Heart and Mind: The Varieties of Moral Experience

Heart and Mind: The Varieties of Moral Experience

Heart and Mind: The Varieties of Moral Experience

Heart and Mind: The Varieties of Moral Experience

Synopsis

Throughout our lives we are making moral choices. Some decisions simply direct our everyday comings and goings; others affect our individual destinies. How do we make those choices? Where does our sense of right and wrong come from, and how can we make more informed decisions? In clear, entertaining prose Mary Midgley takes us to the heart of the matter: the human experience that is central to all decision-making.

Excerpt

These essays all centre on a single point-the unity of that very complex creature, a human being, and the need to respect that unity in our view of morals. This is not a remote, theoretical matter, but one that presses on all of us. The way in which we think of ourselves-the picture we form of our essential nature-directly affects the way we live. But academic specialization continually fragments that picture. It has to be somebody's professional business to put the pieces together again. And this is, in fact, the job of moral philosophy.

Though it is a philosophical job, however, it is one that has to be done so far as possible in everyday speech.

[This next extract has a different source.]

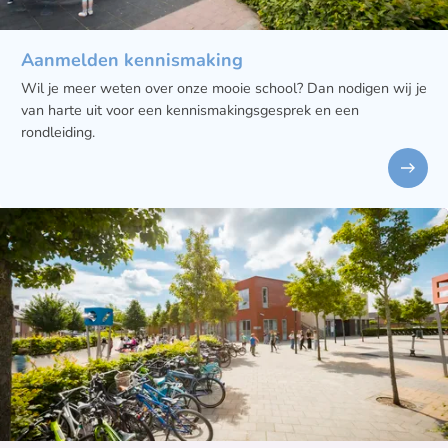
Aanmelden kennismaking
Wil je meer weten over onze mooie school? Dan nodigen wij je
van harte uit voor een kennismakingsgesprek en een
rondleiding.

Any technical terminology is downright dangerous here, inviting us to be clever at the expense of being realistic. Dealing with practical choice, we must write, not as shadowy desk-persons, but as the people that we actually are most of the time. The sub-title of this book therefore invokes the blessing of William James, whose Varieties of Religious Experience is a splendid example of this vernacular, unsheltered thinking.